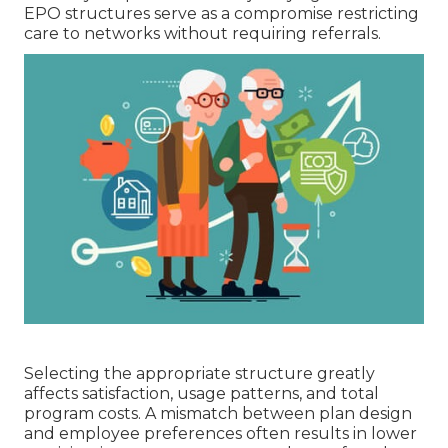
EPO structures serve as a compromise restricting
care to networks without requiring referrals.
Selecting the appropriate structure greatly
affects satisfaction, usage patterns, and total
program costs. A mismatch between plan design
and employee preferences often results in lower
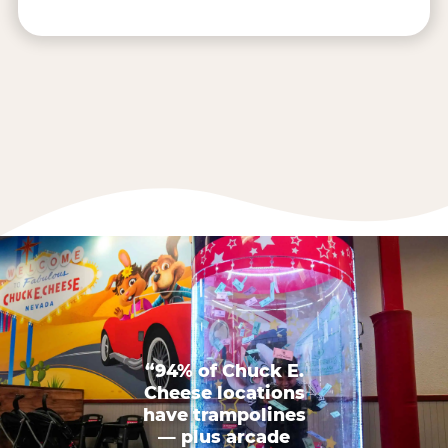
“94% of Chuck E.
Cheese locations
have trampolines
— plus arcade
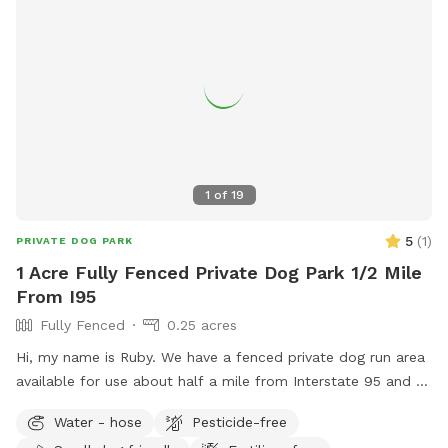
1
of
19
5
(
1
)
PRIVATE DOG PARK
1 Acre Fully Fenced Private Dog Park 1/2 Mile
From I95
Fully Fenced
0.25 acres
Hi, my name is Ruby. We have a fenced private dog run area
available for use about half a mile from Interstate 95 and a
Love’s truck stop, Hardee’s, and McDonald’s. This yard is
Water - hose
Pesticide-free
accessible by you without host’s assistance via the white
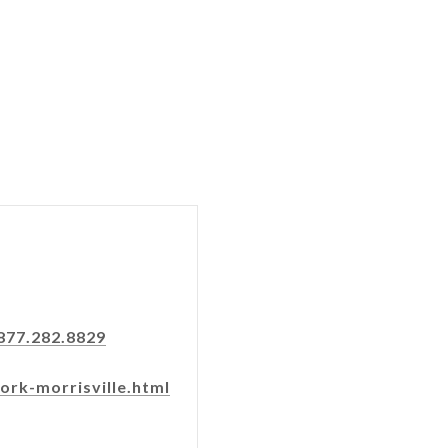
877.282.8829
ork-morrisville.html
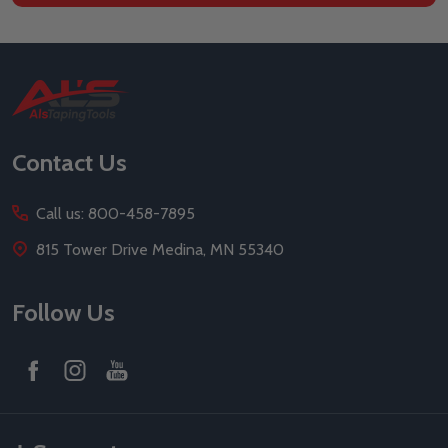
Footer
Start
Contact Us
Call us: 800-458-7895
815 Tower Drive Medina, MN 55340
Follow Us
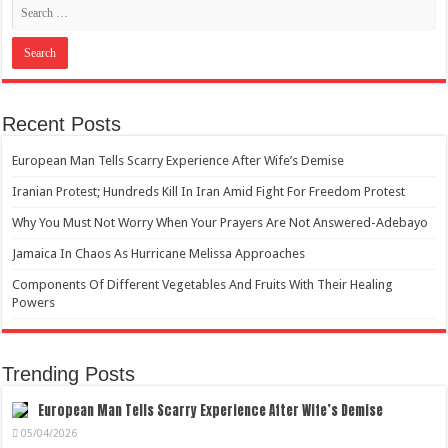
Recent Posts
European Man Tells Scarry Experience After Wife’s Demise
Iranian Protest; Hundreds Kill In Iran Amid Fight For Freedom Protest
Why You Must Not Worry When Your Prayers Are Not Answered-Adebayo
Jamaica In Chaos As Hurricane Melissa Approaches
Components Of Different Vegetables And Fruits With Their Healing
Powers
Trending Posts
European Man Tells Scarry Experience After Wife’s Demise
05/04/2026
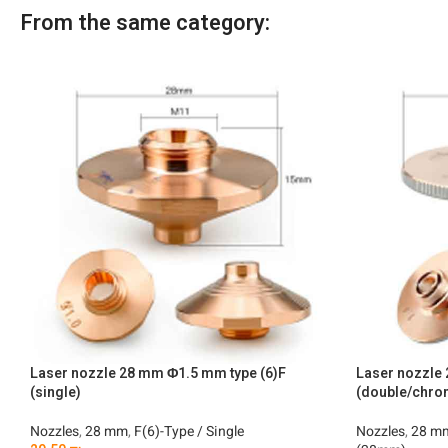
From the same category:
Laser nozzle 28 mm Φ1.5 mm type (6)F
Laser nozzl
(single)
(double/chro
Nozzles
,
28 mm
,
F(6)-Type / Single
Nozzles
,
28 m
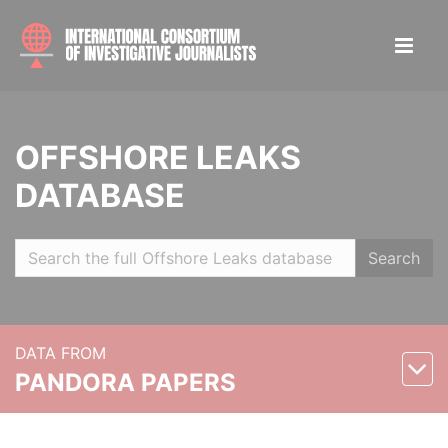
OFFSHORE LEAKS
DATABASE
Search
DATA FROM
PANDORA PAPERS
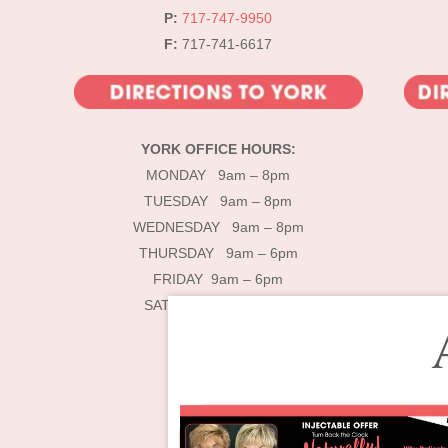
P:
717-747-9950
F:
717-741-6617
YORK OFFICE HOURS:
MONDAY 9am – 8pm
TUESDAY 9am – 8pm
WEDNESDAY 9am – 8pm
THURSDAY 9am – 6pm
FRIDAY 9am – 6pm
SATURDAY 9am – 4pm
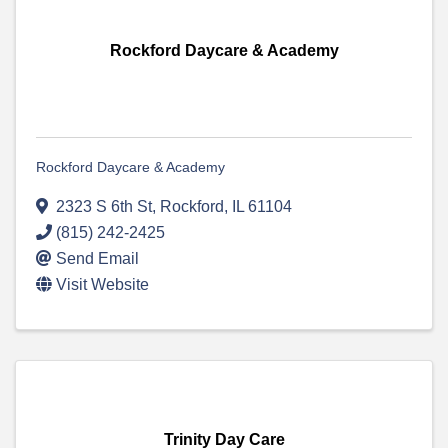
Rockford Daycare & Academy
Rockford Daycare & Academy
2323 S 6th St
,
Rockford
,
IL
61104
(815) 242-2425
Send Email
Visit Website
Trinity Day Care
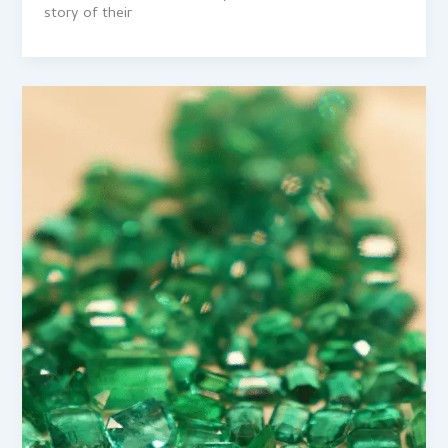
story of their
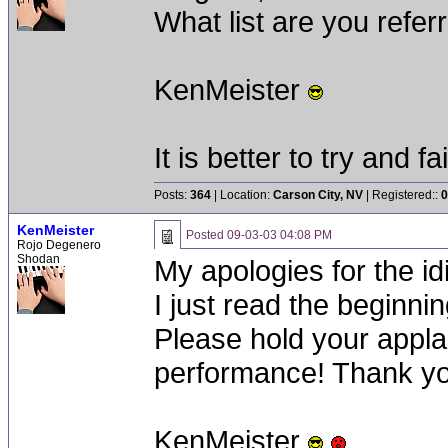
What list are you referr
KenMeister
It is better to try and fa
Posts:
364
| Location:
Carson City, NV
| Registered::
0
KenMeister
Posted
09-03-03 04:08 PM
Rojo Degenero
Shodan
My apologies for the idi
I just read the beginnin
Please hold your applau
performance! Thank yo
KenMeister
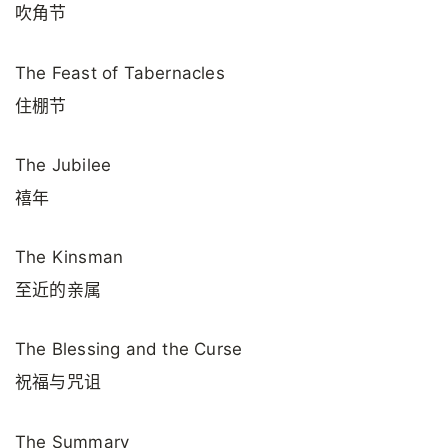
吹角节
The Feast of Tabernacles
住棚节
The Jubilee
禧年
The Kinsman
至近的亲属
The Blessing and the Curse
祝福与咒诅
The Summary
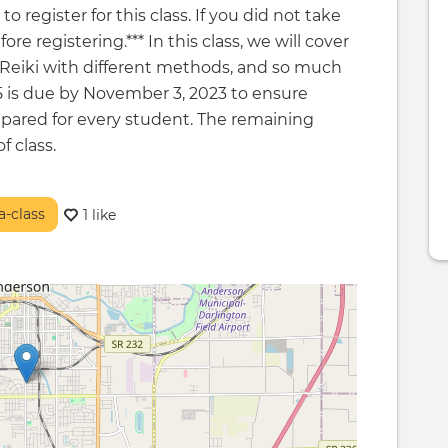
o register for this class. If you did not take
e registering.*** In this class, we will cover
g Reiki with different methods, and so much
5 is due by November 3, 2023 to ensure
pared for every student. The remaining
f class.
-class
1 like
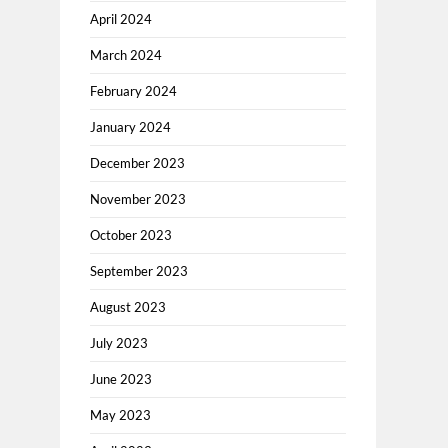
April 2024
March 2024
February 2024
January 2024
December 2023
November 2023
October 2023
September 2023
August 2023
July 2023
June 2023
May 2023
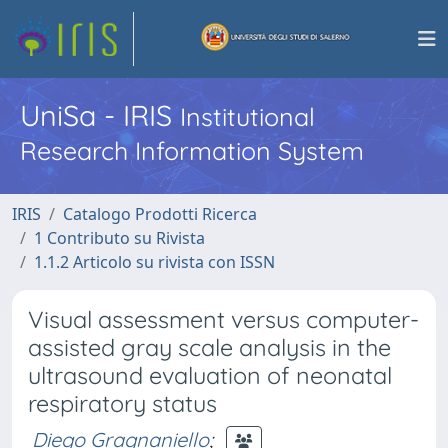
UniSa - IRIS
Institutional
Research Information System
IRIS
Catalogo Prodotti Ricerca
1 Contributo su Rivista
1.1.2 Articolo su rivista con ISSN
Visual assessment versus computer-
assisted gray scale analysis in the
ultrasound evaluation of neonatal
respiratory status
Diego Gragnaniello
;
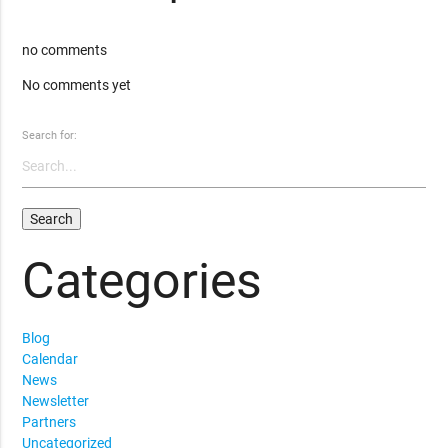
no comments
No comments yet
Search for:
Categories
Blog
Calendar
News
Newsletter
Partners
Uncategorized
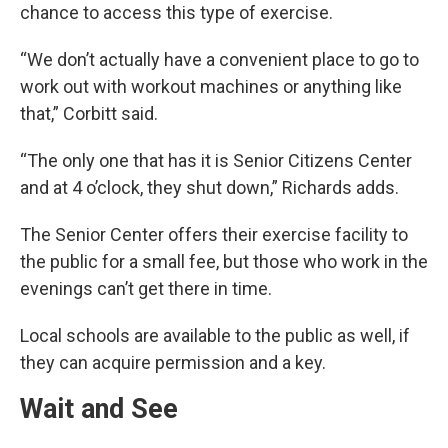
chance to access this type of exercise.
“We don’t actually have a convenient place to go to
work out with workout machines or anything like
that,” Corbitt said.
“The only one that has it is Senior Citizens Center
and at 4 o’clock, they shut down,” Richards adds.
The Senior Center offers their exercise facility to
the public for a small fee, but those who work in the
evenings can’t get there in time.
Local schools are available to the public as well, if
they can acquire permission and a key.
Wait and See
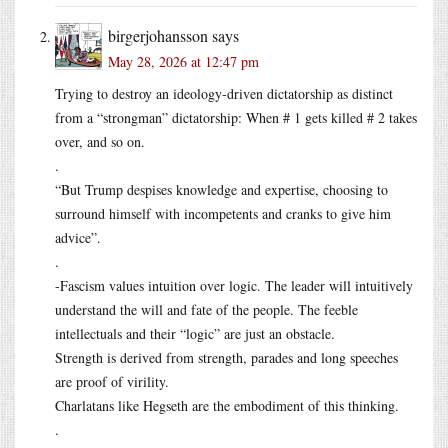
birgerjohansson
says
May 28, 2026 at 12:47 pm
Trying to destroy an ideology-driven dictatorship as distinct
from a “strongman” dictatorship: When # 1 gets killed # 2 takes
over, and so on.
.
“But Trump despises knowledge and expertise, choosing to
surround himself with incompetents and cranks to give him
advice”.
.
-Fascism values intuition over logic. The leader will intuitively
understand the will and fate of the people. The feeble
intellectuals and their “logic” are just an obstacle.
Strength is derived from strength, parades and long speeches
are proof of virility.
Charlatans like Hegseth are the embodiment of this thinking.
.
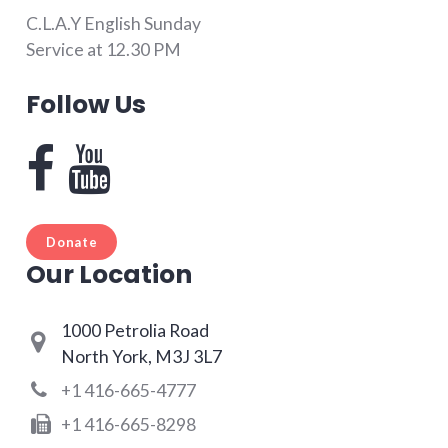
C.L.A.Y English Sunday
Service at 12.30 PM
Follow Us
Donate
Our Location
1000 Petrolia Road
North York, M3J 3L7
+1 416-665-4777
+1 416-665-8298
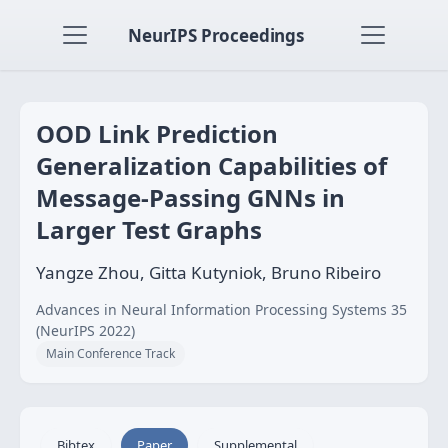
NeurIPS Proceedings
OOD Link Prediction
Generalization Capabilities of
Message-Passing GNNs in
Larger Test Graphs
Yangze Zhou, Gitta Kutyniok, Bruno Ribeiro
Advances in Neural Information Processing Systems 35
(NeurIPS 2022)
Main Conference Track
Bibtex
Paper
Supplemental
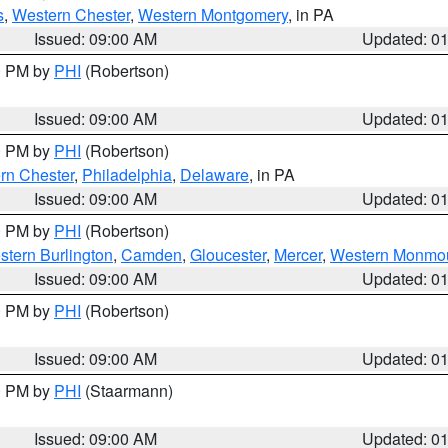
s
,
Western Chester
,
Western Montgomery
, in PA
Issued: 09:00 AM
Updated: 0
00 PM by
PHI
(Robertson)
Issued: 09:00 AM
Updated: 0
00 PM by
PHI
(Robertson)
rn Chester
,
Philadelphia
,
Delaware
, in PA
Issued: 09:00 AM
Updated: 0
00 PM by
PHI
(Robertson)
stern Burlington
,
Camden
,
Gloucester
,
Mercer
,
Western Monmo
Issued: 09:00 AM
Updated: 0
00 PM by
PHI
(Robertson)
Issued: 09:00 AM
Updated: 0
00 PM by
PHI
(Staarmann)
Issued: 09:00 AM
Updated: 0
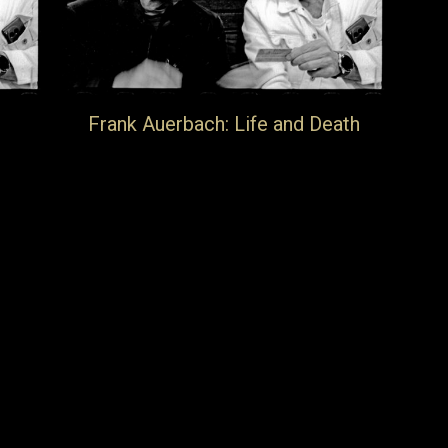
Frank Auerbach: Life and Death
New feature documentary will get its first
screening in Berlin on the 3rd May during
Berlin Art Weekend at Filmkunst 66.
d-
For information about ticket availability
please contact rsvp@michaelwerner.com
16th April 2025
Blog
By
jake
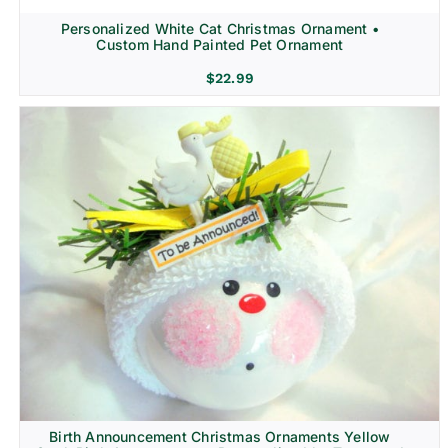
Personalized White Cat Christmas Ornament •
Custom Hand Painted Pet Ornament
$
22.99
Birth Announcement Christmas Ornaments Yellow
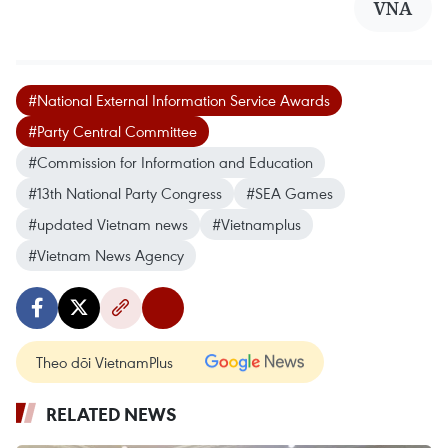
VNA
#National External Information Service Awards
#Party Central Committee
#Commission for Information and Education
#13th National Party Congress
#SEA Games
#updated Vietnam news
#Vietnamplus
#Vietnam News Agency
Theo dõi VietnamPlus
RELATED NEWS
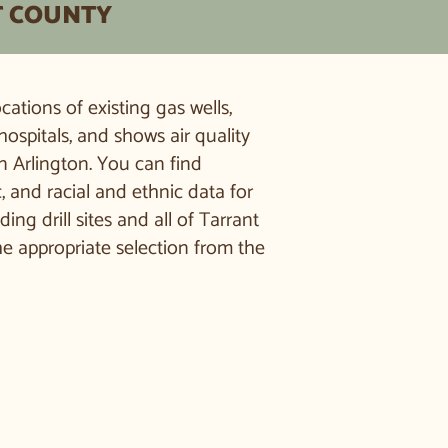
T COUNTY
ations of existing gas wells,
hospitals, and shows air quality
n Arlington. You can find
and racial and ethnic data for
g drill sites and all of Tarrant
he appropriate selection from the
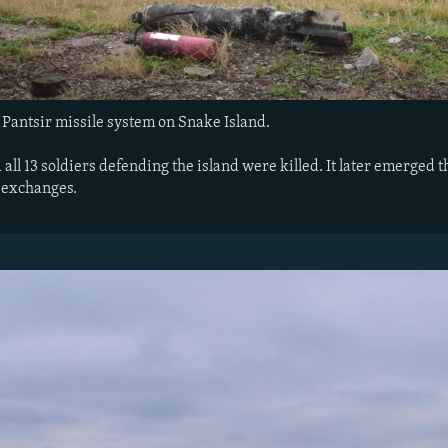
Pantsir missile system on Snake Island.
d all 13 soldiers defending the island were killed. It later emerge
 exchanges.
::::
WHAT YOU ARE ASKED TO DO:
Could you repeat all of the material exactly? Pictures should not be copied.

EXERCISE RESULT:
EPO structures serve as a compromise restricting
care to networks without requiring referrals.
Selecting the appropriate structure greatly
affects satisfaction, usage patterns, and total
program costs. A mismatch between plan design
and employee preferences often results in lower
“94% of Chuck E.
Cheese locations
have trampolines
— plus arcade
1
of
19
5
(
1
)
PRIVATE DOG PARK
1 Acre Fully Fenced Private Dog Park 1/2 Mile
From I95
Fully Fenced
0.25 acres
Hi, my name is Ruby. We have a fenced private dog run area
available for use about half a mile from Interstate 95 and a
Love’s truck stop, Hardee’s, and McDonald’s. This yard is
Water - hose
Pesticide-free
accessible by you without host’s assistance via the white
877.282.8829
ork-morrisville.html
Footer
Start
Contact Us
Call us: 800-458-7895
815 Tower Drive Medina, MN 55340
Follow Us
Recent Posts
European Man Tells Scarry Experience After Wife’s Demise
Iranian Protest; Hundreds Kill In Iran Amid Fight For Freedom Protest
Why You Must Not Worry When Your Prayers Are Not Answered-Adebayo
Jamaica In Chaos As Hurricane Melissa Approaches
Components Of Different Vegetables And Fruits With Their Healing
Powers
Trending Posts
European Man Tells Scarry Experience After Wife’s Demise
05/04/2026
From the same category:
Laser nozzle 28 mm Φ1.5 mm type (6)F
Laser nozzl
(single)
(double/chro
Nozzles
,
28 mm
,
F(6)-Type / Single
Nozzles
,
28 m
OFFSHORE LEAKS
DATABASE
Search
DATA FROM
PANDORA PAPERS
P:
717-747-9950
F:
717-741-6617
YORK OFFICE HOURS:
MONDAY 9am – 8pm
TUESDAY 9am – 8pm
WEDNESDAY 9am – 8pm
THURSDAY 9am – 6pm
FRIDAY 9am – 6pm
SATURDAY 9am – 4pm
Rockford Daycare & Academy
Rockford Daycare & Academy
2323 S 6th St
,
Rockford
,
IL
61104
(815) 242-2425
Send Email
Visit Website
Trinity Day Care
story of their
What list are you referr
KenMeister
It is better to try and fa
Posts:
364
| Location:
Carson City, NV
| Registered::
0
KenMeister
Posted
09-03-03 04:08 PM
Rojo Degenero
Shodan
My apologies for the idi
I just read the beginnin
Please hold your applau
performance! Thank yo
KenMeister
吹角节
The Feast of Tabernacles
住棚节
The Jubilee
禧年
The Kinsman
至近的亲属
The Blessing and the Curse
祝福与咒诅
The Summary
o register for this class. If you did not take
e registering.*** In this class, we will cover
g Reiki with different methods, and so much
5 is due by November 3, 2023 to ensure
pared for every student. The remaining
f class.
-class
1 like
April 2024
March 2024
February 2024
January 2024
December 2023
November 2023
October 2023
September 2023
August 2023
July 2023
June 2023
May 2023
UniSa - IRIS
Institutional
Research Information System
IRIS
Catalogo Prodotti Ricerca
1 Contributo su Rivista
1.1.2 Articolo su rivista con ISSN
Visual assessment versus computer-
assisted gray scale analysis in the
ultrasound evaluation of neonatal
respiratory status
Diego Gragnaniello
;
no comments
No comments yet
Search for:
Categories
Blog
Calendar
News
Newsletter
Partners
Uncategorized
chance to access this type of exercise.
“We don’t actually have a convenient place to go to
work out with workout machines or anything like
that,” Corbitt said.
“The only one that has it is Senior Citizens Center
and at 4 o’clock, they shut down,” Richards adds.
The Senior Center offers their exercise facility to
the public for a small fee, but those who work in the
evenings can’t get there in time.
Local schools are available to the public as well, if
they can acquire permission and a key.
Wait and See
birgerjohansson
says
May 28, 2026 at 12:47 pm
Trying to destroy an ideology-driven dictatorship as distinct
from a “strongman” dictatorship: When # 1 gets killed # 2 takes
over, and so on.
.
“But Trump despises knowledge and expertise, choosing to
surround himself with incompetents and cranks to give him
advice”.
.
-Fascism values intuition over logic. The leader will intuitively
understand the will and fate of the people. The feeble
intellectuals and their “logic” are just an obstacle.
Strength is derived from strength, parades and long speeches
are proof of virility.
Charlatans like Hegseth are the embodiment of this thinking.
.
C.L.A.Y English Sunday
Service at 12.30 PM
Follow Us
Donate
Our Location
1000 Petrolia Road
North York, M3J 3L7
+1 416-665-4777
+1 416-665-8298
NeurIPS Proceedings
OOD Link Prediction
Generalization Capabilities of
Message-Passing GNNs in
Larger Test Graphs
Yangze Zhou, Gitta Kutyniok, Bruno Ribeiro
Advances in Neural Information Processing Systems 35
(NeurIPS 2022)
Main Conference Track
Bibtex
Paper
Supplemental
s
,
Western Chester
,
Western Montgomery
, in PA
Issued: 09:00 AM
Updated: 0
00 PM by
PHI
(Robertson)
Issued: 09:00 AM
Updated: 0
00 PM by
PHI
(Robertson)
rn Chester
,
Philadelphia
,
Delaware
, in PA
Issued: 09:00 AM
Updated: 0
00 PM by
PHI
(Robertson)
stern Burlington
,
Camden
,
Gloucester
,
Mercer
,
Western Monmo
Issued: 09:00 AM
Updated: 0
00 PM by
PHI
(Robertson)
Issued: 09:00 AM
Updated: 0
00 PM by
PHI
(Staarmann)
Issued: 09:00 AM
Updated: 0
Frank Auerbach: Life and Death
New feature documentary will get its first
screening in Berlin on the 3rd May during
Berlin Art Weekend at Filmkunst 66.
d-
For information about ticket availability
please contact rsvp@michaelwerner.com
16th April 2025
Blog
By
jake
Personalized White Cat Christmas Ornament •
Custom Hand Painted Pet Ornament
$
22.99
Birth Announcement Christmas Ornaments Yellow
VNA
#National External Information Service Awards
#Party Central Committee
#Commission for Information and Education
#13th National Party Congress
#SEA Games
#updated Vietnam news
#Vietnamplus
#Vietnam News Agency
Theo dõi VietnamPlus
RELATED NEWS
T COUNTY
ations of existing gas wells,
hospitals, and shows air quality
n Arlington. You can find
and racial and ethnic data for
g drill sites and all of Tarrant
he appropriate selection from the
Pantsir missile system on Snake Island.
d all 13 soldiers defending the island were killed. It later emerge
 exchanges.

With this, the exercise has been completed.